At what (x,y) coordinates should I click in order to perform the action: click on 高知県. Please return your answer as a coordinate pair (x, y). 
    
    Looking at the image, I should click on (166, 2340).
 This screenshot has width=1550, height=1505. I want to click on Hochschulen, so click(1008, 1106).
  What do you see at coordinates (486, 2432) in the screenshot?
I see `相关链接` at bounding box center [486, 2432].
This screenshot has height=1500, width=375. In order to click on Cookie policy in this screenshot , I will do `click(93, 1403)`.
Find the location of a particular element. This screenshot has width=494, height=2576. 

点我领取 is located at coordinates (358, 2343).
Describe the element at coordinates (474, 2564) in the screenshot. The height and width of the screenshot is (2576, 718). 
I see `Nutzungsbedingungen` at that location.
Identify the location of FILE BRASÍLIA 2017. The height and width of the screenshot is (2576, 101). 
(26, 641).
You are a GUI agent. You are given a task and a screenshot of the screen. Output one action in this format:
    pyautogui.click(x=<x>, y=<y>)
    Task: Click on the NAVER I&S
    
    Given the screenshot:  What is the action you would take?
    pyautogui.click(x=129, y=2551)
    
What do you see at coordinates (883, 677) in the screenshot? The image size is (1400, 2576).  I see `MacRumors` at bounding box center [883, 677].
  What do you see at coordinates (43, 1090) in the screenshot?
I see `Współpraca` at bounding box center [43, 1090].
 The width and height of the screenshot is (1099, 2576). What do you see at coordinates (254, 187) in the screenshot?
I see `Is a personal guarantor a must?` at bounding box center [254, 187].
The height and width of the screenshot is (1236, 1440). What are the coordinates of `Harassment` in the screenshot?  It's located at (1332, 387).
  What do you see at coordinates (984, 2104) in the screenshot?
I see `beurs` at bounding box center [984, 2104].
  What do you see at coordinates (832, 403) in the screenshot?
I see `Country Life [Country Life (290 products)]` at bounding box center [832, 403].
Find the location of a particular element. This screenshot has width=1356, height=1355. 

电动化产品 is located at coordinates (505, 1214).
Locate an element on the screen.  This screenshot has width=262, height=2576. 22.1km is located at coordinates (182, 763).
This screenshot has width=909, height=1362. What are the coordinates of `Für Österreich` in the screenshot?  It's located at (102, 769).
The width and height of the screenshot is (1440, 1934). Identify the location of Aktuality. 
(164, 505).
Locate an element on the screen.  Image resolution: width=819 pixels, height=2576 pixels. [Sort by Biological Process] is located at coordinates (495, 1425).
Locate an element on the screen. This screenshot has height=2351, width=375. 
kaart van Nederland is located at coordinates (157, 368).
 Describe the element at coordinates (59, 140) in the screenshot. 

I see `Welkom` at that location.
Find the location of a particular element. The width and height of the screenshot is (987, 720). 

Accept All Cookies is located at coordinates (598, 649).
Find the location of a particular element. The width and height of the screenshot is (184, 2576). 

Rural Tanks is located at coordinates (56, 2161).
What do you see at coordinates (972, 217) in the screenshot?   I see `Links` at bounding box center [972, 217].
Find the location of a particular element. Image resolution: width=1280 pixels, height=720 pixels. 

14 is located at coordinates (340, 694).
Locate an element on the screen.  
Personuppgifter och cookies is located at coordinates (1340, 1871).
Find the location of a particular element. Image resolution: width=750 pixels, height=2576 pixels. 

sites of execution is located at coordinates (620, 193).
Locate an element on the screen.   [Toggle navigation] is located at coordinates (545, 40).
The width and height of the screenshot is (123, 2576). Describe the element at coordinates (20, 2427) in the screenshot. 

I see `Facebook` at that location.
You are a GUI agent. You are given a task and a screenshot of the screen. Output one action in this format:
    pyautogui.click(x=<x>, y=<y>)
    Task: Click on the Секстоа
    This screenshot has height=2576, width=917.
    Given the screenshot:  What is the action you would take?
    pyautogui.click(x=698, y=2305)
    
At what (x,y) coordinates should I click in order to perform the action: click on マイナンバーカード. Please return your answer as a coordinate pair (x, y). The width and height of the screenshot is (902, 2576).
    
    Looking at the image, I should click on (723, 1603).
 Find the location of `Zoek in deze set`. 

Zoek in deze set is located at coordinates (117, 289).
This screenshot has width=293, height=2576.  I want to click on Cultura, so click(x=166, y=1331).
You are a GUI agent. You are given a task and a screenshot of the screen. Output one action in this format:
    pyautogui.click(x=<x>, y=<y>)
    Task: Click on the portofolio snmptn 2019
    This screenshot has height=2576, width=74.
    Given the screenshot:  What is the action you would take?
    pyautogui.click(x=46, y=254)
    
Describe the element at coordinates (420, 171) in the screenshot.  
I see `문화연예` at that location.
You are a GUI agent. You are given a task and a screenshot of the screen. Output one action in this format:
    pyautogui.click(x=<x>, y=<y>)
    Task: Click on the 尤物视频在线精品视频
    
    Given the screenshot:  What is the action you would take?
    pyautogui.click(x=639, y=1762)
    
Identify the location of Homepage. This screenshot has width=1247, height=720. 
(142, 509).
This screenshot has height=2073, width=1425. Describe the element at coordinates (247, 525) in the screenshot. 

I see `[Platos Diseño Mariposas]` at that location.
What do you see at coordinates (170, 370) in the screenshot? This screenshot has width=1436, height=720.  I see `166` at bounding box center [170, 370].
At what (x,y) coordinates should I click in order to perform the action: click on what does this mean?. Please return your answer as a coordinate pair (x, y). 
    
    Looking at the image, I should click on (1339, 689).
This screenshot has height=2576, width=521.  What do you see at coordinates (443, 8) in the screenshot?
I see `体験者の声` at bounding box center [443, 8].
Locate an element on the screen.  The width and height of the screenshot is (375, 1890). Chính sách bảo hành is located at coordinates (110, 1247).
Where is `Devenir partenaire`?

• EXERCISE GOAL
In your response, give all the records again with nothing altered.

• WRITTEN SOLUTION
At what (x,y) coordinates should I click in order to perform the action: click on 高知県. Please return your answer as a coordinate pair (x, y). 
    
    Looking at the image, I should click on (166, 2340).
 This screenshot has width=1550, height=1505. I want to click on Hochschulen, so click(1008, 1106).
  What do you see at coordinates (486, 2432) in the screenshot?
I see `相关链接` at bounding box center [486, 2432].
This screenshot has height=1500, width=375. In order to click on Cookie policy in this screenshot , I will do `click(93, 1403)`.
Find the location of a particular element. This screenshot has width=494, height=2576. 

点我领取 is located at coordinates (358, 2343).
Describe the element at coordinates (474, 2564) in the screenshot. The height and width of the screenshot is (2576, 718). 
I see `Nutzungsbedingungen` at that location.
Identify the location of FILE BRASÍLIA 2017. The height and width of the screenshot is (2576, 101). 
(26, 641).
You are a GUI agent. You are given a task and a screenshot of the screen. Output one action in this format:
    pyautogui.click(x=<x>, y=<y>)
    Task: Click on the NAVER I&S
    
    Given the screenshot:  What is the action you would take?
    pyautogui.click(x=129, y=2551)
    
What do you see at coordinates (883, 677) in the screenshot? The image size is (1400, 2576).  I see `MacRumors` at bounding box center [883, 677].
  What do you see at coordinates (43, 1090) in the screenshot?
I see `Współpraca` at bounding box center [43, 1090].
 The width and height of the screenshot is (1099, 2576). What do you see at coordinates (254, 187) in the screenshot?
I see `Is a personal guarantor a must?` at bounding box center [254, 187].
The height and width of the screenshot is (1236, 1440). What are the coordinates of `Harassment` in the screenshot?  It's located at (1332, 387).
  What do you see at coordinates (984, 2104) in the screenshot?
I see `beurs` at bounding box center [984, 2104].
  What do you see at coordinates (832, 403) in the screenshot?
I see `Country Life [Country Life (290 products)]` at bounding box center [832, 403].
Find the location of a particular element. This screenshot has width=1356, height=1355. 

电动化产品 is located at coordinates (505, 1214).
Locate an element on the screen.  This screenshot has width=262, height=2576. 22.1km is located at coordinates (182, 763).
This screenshot has width=909, height=1362. What are the coordinates of `Für Österreich` in the screenshot?  It's located at (102, 769).
The width and height of the screenshot is (1440, 1934). Identify the location of Aktuality. 
(164, 505).
Locate an element on the screen.  Image resolution: width=819 pixels, height=2576 pixels. [Sort by Biological Process] is located at coordinates (495, 1425).
Locate an element on the screen. This screenshot has height=2351, width=375. 
kaart van Nederland is located at coordinates (157, 368).
 Describe the element at coordinates (59, 140) in the screenshot. 

I see `Welkom` at that location.
Find the location of a particular element. The width and height of the screenshot is (987, 720). 

Accept All Cookies is located at coordinates (598, 649).
Find the location of a particular element. The width and height of the screenshot is (184, 2576). 

Rural Tanks is located at coordinates (56, 2161).
What do you see at coordinates (972, 217) in the screenshot?   I see `Links` at bounding box center [972, 217].
Find the location of a particular element. Image resolution: width=1280 pixels, height=720 pixels. 

14 is located at coordinates (340, 694).
Locate an element on the screen.  
Personuppgifter och cookies is located at coordinates (1340, 1871).
Find the location of a particular element. Image resolution: width=750 pixels, height=2576 pixels. 

sites of execution is located at coordinates (620, 193).
Locate an element on the screen.   [Toggle navigation] is located at coordinates (545, 40).
The width and height of the screenshot is (123, 2576). Describe the element at coordinates (20, 2427) in the screenshot. 

I see `Facebook` at that location.
You are a GUI agent. You are given a task and a screenshot of the screen. Output one action in this format:
    pyautogui.click(x=<x>, y=<y>)
    Task: Click on the Секстоа
    This screenshot has height=2576, width=917.
    Given the screenshot:  What is the action you would take?
    pyautogui.click(x=698, y=2305)
    
At what (x,y) coordinates should I click in order to perform the action: click on マイナンバーカード. Please return your answer as a coordinate pair (x, y). The width and height of the screenshot is (902, 2576).
    
    Looking at the image, I should click on (723, 1603).
 Find the location of `Zoek in deze set`. 

Zoek in deze set is located at coordinates (117, 289).
This screenshot has width=293, height=2576.  I want to click on Cultura, so click(x=166, y=1331).
You are a GUI agent. You are given a task and a screenshot of the screen. Output one action in this format:
    pyautogui.click(x=<x>, y=<y>)
    Task: Click on the portofolio snmptn 2019
    This screenshot has height=2576, width=74.
    Given the screenshot:  What is the action you would take?
    pyautogui.click(x=46, y=254)
    
Describe the element at coordinates (420, 171) in the screenshot.  
I see `문화연예` at that location.
You are a GUI agent. You are given a task and a screenshot of the screen. Output one action in this format:
    pyautogui.click(x=<x>, y=<y>)
    Task: Click on the 尤物视频在线精品视频
    
    Given the screenshot:  What is the action you would take?
    pyautogui.click(x=639, y=1762)
    
Identify the location of Homepage. This screenshot has width=1247, height=720. 
(142, 509).
This screenshot has height=2073, width=1425. Describe the element at coordinates (247, 525) in the screenshot. 

I see `[Platos Diseño Mariposas]` at that location.
What do you see at coordinates (170, 370) in the screenshot? This screenshot has width=1436, height=720.  I see `166` at bounding box center [170, 370].
At what (x,y) coordinates should I click in order to perform the action: click on what does this mean?. Please return your answer as a coordinate pair (x, y). 
    
    Looking at the image, I should click on (1339, 689).
This screenshot has height=2576, width=521.  What do you see at coordinates (443, 8) in the screenshot?
I see `体験者の声` at bounding box center [443, 8].
Locate an element on the screen.  The width and height of the screenshot is (375, 1890). Chính sách bảo hành is located at coordinates (110, 1247).
Where is `Devenir partenaire`?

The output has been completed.